Im Dschungel der Berufswahl

Wie Eltern bei der beruflichen Orientierung helfen können

Stephan Münch hat viel Erfahrung mit Jugendlichen in der Berufswahl
Stephan Münch unterstützt Jugendliche in ihrer Berufswahl. Dass dies für den Jugendlichen wie auch für die Begleitpersonen herausfordernd sein kann, weiss er gut! In diesem Beitrag erzählt er von seiner Erfahrung und gibt praktische Tipps.

Als ich Cora kennenlernte, war sie 19 Jahre alt und stand kurz vor ihrem Abitur. Sie hatte glänzende Noten, ein Einser-Schnitt war ihr sicher. Weil Cora vielseitig begabt war (sprachlich, wissenschaftlich, künstlerisch), gab es eine grosse Frage in ihrem Leben: Was um alles in der Welt soll sie jetzt mit ihrem Abitur anfangen? Ihr stehen so viele Türen offen, aber durch welche soll sie gehen? Im Gespräch meinte sie: «Ich würde gern studieren, weiss aber nicht, was oder wie. Ich habe viele sehr unterschiedliche Interessen, aber keine Ahnung, welchen Weg ich gehen soll. Wenn ich an meinen späteren Beruf denke, fühle ich mich unvorbereitet, unerfahren und unsicher.» Deshalb entschied sich Cora erst einmal zu einem Orientierungsjahr. In dieser Zeit konnte sie Stück für Stück ihren Berufswunsch herausarbeiten.

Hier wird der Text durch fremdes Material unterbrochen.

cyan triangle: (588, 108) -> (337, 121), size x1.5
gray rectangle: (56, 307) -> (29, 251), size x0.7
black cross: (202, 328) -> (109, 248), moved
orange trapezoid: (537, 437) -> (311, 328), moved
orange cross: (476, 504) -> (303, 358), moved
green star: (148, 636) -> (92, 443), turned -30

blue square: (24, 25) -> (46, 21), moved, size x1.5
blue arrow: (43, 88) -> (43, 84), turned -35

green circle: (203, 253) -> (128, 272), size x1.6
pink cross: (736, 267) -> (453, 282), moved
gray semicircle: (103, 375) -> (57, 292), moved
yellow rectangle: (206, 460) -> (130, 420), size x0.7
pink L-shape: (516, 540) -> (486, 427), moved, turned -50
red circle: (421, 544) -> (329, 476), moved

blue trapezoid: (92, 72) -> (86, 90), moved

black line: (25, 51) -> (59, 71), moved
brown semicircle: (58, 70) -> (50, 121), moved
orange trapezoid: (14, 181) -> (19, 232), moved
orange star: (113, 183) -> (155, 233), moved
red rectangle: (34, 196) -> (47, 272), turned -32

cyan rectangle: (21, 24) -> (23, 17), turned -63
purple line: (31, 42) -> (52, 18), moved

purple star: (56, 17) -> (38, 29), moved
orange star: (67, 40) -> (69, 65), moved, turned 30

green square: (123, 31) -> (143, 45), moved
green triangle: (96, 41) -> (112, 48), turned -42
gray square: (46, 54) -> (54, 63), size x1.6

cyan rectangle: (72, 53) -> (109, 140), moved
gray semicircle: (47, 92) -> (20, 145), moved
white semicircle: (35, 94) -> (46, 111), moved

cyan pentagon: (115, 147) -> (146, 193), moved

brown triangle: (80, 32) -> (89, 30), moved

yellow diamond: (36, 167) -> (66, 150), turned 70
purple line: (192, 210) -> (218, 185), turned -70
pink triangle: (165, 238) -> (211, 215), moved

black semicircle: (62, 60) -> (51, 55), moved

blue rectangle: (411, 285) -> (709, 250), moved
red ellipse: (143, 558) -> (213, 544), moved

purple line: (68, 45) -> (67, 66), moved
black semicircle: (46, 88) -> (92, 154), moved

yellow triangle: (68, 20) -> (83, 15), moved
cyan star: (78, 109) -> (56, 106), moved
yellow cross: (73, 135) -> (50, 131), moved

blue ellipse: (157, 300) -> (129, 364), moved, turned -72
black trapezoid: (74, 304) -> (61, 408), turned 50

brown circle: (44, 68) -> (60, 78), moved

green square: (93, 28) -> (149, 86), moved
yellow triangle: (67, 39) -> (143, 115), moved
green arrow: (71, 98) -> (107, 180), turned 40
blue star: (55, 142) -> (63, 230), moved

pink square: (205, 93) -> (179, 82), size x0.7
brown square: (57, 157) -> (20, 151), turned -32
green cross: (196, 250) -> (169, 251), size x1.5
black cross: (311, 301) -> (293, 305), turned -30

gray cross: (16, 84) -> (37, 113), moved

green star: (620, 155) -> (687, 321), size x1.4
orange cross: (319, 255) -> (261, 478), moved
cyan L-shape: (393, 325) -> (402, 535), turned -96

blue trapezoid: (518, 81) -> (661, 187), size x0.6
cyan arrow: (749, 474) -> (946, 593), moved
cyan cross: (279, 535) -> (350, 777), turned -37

So wie Cora geht es vielen jungen Leuten. Eine Studie der Bertelsmann-Stiftung von 2023 stellte fest, dass über ein Drittel aller Schulabgänger nicht weiss, wohin es gehen soll. Die Schule ist ihnen keine besonders grosse Hilfe. 49 Prozent fühlen sich von der Schule nicht auf das Berufsleben vorbereitet. Viele der Heranwachsenden ergreifen irgendeinen Beruf oder studieren irgendetwas – auch wenn es ihnen nicht liegt. Dadurch entstehen Unzufriedenheit und Unsicherheit. Das führt dazu, dass fast 30 Prozent aller Lehrlinge ihre Ausbildung und 28 Prozent der Bachelor-Studierenden ihr Studium abbrechen.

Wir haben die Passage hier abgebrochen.